Kerncap profiles a running application, intercepts a target kernel dispatch, captures its complete runtime state (full device memory snapshot, kernarg buffer, HSACO), and generates a standalone reproducer that can replay the kernel in isolation using VA-faithful HSA dispatch.

How it works

1. Profile rocprofv3 --kernel-trace --stats → rank kernels by duration
2. Capture HIP: HSA_TOOLS_LIB=libkerncap.so → intercept target dispatch,
snapshot all tracked device memory + kernarg buffer + HSACO
Triton: Python-level hook on JITFunction.run → capture all tensor,
scalar, and constexpr args; pin autotuner config
3. Find source HIP: __global__ grep + #include tracing
Triton: @triton.jit AST match + import tracing (incl. relative imports)
4. Generate Jinja2 templates → standalone .hip+Makefile or .py reproducer
5. Validate Build, run reproducer, np.allclose against captured reference

Installation

Builds libkerncap.so from source against the host ROCm (requires hipcc, cmake, HSA headers — all present in standard ROCm images).

Terminal window
# From local source
pip install .
# Editable install for development
pip install -e .[dev]

Usage

Each operation is available as both a Python API and a CLI command.

Profile

Rank kernels by total GPU execution time.

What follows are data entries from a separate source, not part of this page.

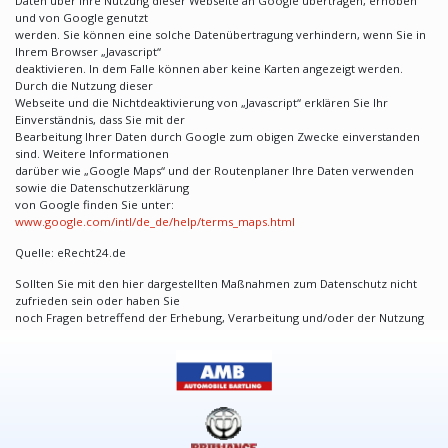
Daten über Ihre Nutzung dieser Webseite an Google übertragen, erhoben
und von Google genutzt
werden. Sie können eine solche Datenübertragung verhindern, wenn Sie in
Ihrem Browser „Javascript“
deaktivieren. In dem Falle können aber keine Karten angezeigt werden.
Durch die Nutzung dieser
Webseite und die Nichtdeaktivierung von „Javascript“ erklären Sie Ihr
Einverständnis, dass Sie mit der
Bearbeitung Ihrer Daten durch Google zum obigen Zwecke einverstanden
sind. Weitere Informationen
darüber wie „Google Maps“ und der Routenplaner Ihre Daten verwenden
sowie die Datenschutzerklärung
von Google finden Sie unter:
www.google.com/intl/de_de/help/terms_maps.html
Quelle: eRecht24.de
Sollten Sie mit den hier dargestellten Maßnahmen zum Datenschutz nicht
zufrieden sein oder haben Sie
noch Fragen betreffend der Erhebung, Verarbeitung und/oder der Nutzung
Ihrer personenbezogenen
Daten, so würden wir uns freuen, von Ihnen zu hören. Wir werden uns
bemühen, Ihre Fragen so rasch
wie möglich zu beantworten und Ihre Anregungen umzusetzen. Bitte treten
Sie unter
info(at)amb-essen.de
mit uns in Kontakt.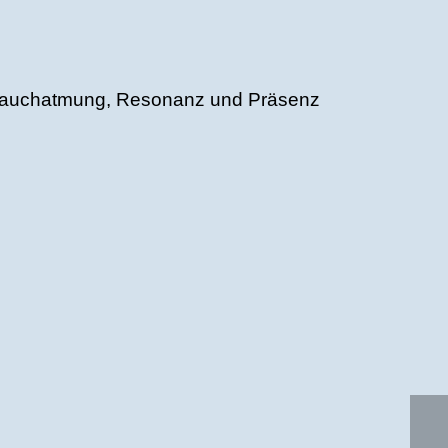
en Bauchatmung, Resonanz und Präsenz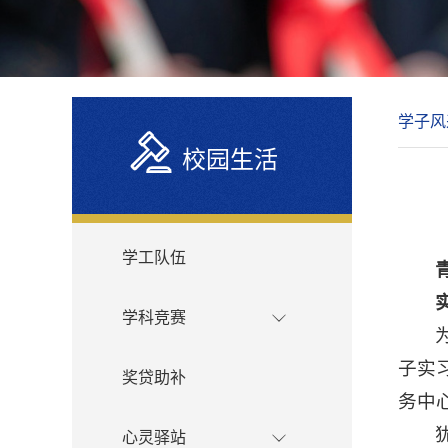
学子风
校园生活
学工队伍
学科竞赛
子实
奖贷助补
务中
心灵驿站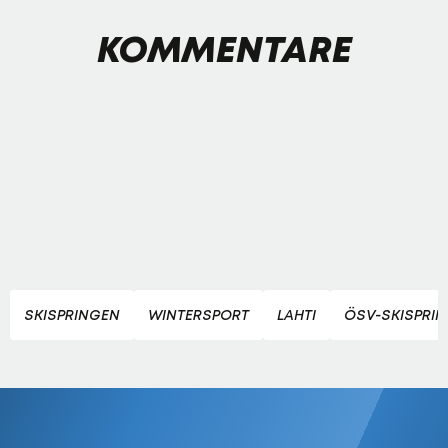
KOMMENTARE
SKISPRINGEN
WINTERSPORT
LAHTI
ÖSV-SKISPRI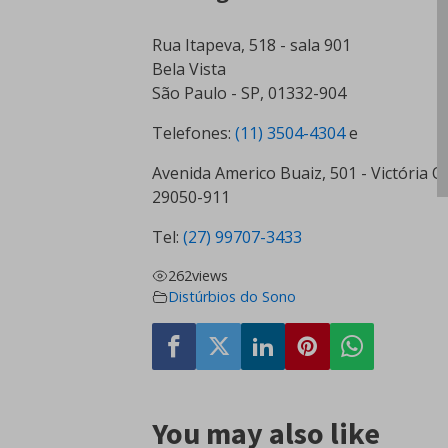
Rua Itapeva, 518 - sala 901
Bela Vista
São Paulo - SP, 01332-904
Telefones:
(11) 3504-4304
e
Avenida Americo Buaiz, 501 - Victória Of
29050-911
Tel:
(27) 99707-3433
262
views
Distúrbios do Sono
You may also like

from kerncap import Kerncap
kc = Kerncap()
profile = kc.profile(["./my_app", "--args"])
for kernel in profile[:5]:
print(f"{kernel.name}: {kernel.total_duration_ns / 1e6:.1f} ms ({kernel.percentage:.1f}%)")
Terminal window
kerncap profile -- ./my_app --args
kerncap profile --output profile.json -- ./my_app

Extract

Capture a kernel’s full runtime state and generate a standalone reproducer.

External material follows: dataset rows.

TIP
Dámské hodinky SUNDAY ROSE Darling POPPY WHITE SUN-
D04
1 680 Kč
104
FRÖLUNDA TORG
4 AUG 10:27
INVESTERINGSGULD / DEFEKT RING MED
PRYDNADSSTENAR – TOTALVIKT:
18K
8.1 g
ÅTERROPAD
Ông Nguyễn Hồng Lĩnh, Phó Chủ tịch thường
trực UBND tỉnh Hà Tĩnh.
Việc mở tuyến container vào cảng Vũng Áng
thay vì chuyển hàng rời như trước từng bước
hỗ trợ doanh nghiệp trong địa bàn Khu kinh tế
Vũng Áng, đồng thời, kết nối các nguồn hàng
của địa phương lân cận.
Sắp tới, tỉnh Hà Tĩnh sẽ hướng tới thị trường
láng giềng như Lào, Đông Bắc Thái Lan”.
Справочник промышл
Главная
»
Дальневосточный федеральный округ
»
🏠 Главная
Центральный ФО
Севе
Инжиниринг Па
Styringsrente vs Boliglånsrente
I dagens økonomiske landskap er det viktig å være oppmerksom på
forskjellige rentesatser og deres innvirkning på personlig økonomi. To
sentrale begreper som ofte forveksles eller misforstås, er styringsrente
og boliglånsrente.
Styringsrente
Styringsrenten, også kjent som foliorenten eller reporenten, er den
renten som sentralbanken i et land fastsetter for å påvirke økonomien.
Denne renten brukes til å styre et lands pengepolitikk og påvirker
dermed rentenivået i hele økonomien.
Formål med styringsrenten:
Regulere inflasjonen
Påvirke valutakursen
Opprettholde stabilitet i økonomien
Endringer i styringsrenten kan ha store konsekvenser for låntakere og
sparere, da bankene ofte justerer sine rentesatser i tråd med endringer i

# HIP kernel with source (enables recompile workflow)
result = kc.extract(
kernel_name="mul_mat_q",
cmd=["./llama-bench", "-m", "model.gguf", "-p", "512"],
source_dir="./ggml/src",
output="./isolated/mul_mat_q",
defines=["GGML_USE_HIP", "GGML_CUDA_FA_ALL_QUANTS"],
)
print(f"Output: {result.output_dir} has_source: {result.has_source}")
# Triton kernel — language auto-detected from source
result = kc.extract(
kernel_name="flash_attn_fwd",
cmd=["python", "train.py", "--batch-size", "64"],
source_dir="./flash_attn",
output="./isolated/flash_attn_fwd",
)
Terminal window
# HIP with source
kerncap extract mul_mat_q --cmd "..." --source-dir ./ggml/src -D GGML_USE_HIP
# Triton
kerncap extract flash_attn_fwd --cmd "..." --source-dir ./flash_attn
# Capture-only (no source)
kerncap extract mul_mat_q --cmd "..."
# Specific dispatch
kerncap extract gemm_kernel --cmd "..." --dispatch 2

Replay

Replay a captured kernel in isolation.

baseline = kc.replay("./isolated/mul_mat_q")
print(f"Baseline: {baseline.timing_us:.1f} us")
variant = kc.replay("./isolated/mul_mat_q", hsaco="./isolated/mul_mat_q/optimized.hsaco")
print(f"Variant: {variant.timing_us:.1f} us")
print(f"Speedup: {baseline.timing_us / variant.timing_us:.2f}x")
Terminal window
kerncap replay ./isolated/mul_mat_q
kerncap replay ./isolated/mul_mat_q --hsaco optimized.hsaco
kerncap replay ./isolated/mul_mat_q --iterations 100

Validate

Check correctness of a reproducer or variant HSACO.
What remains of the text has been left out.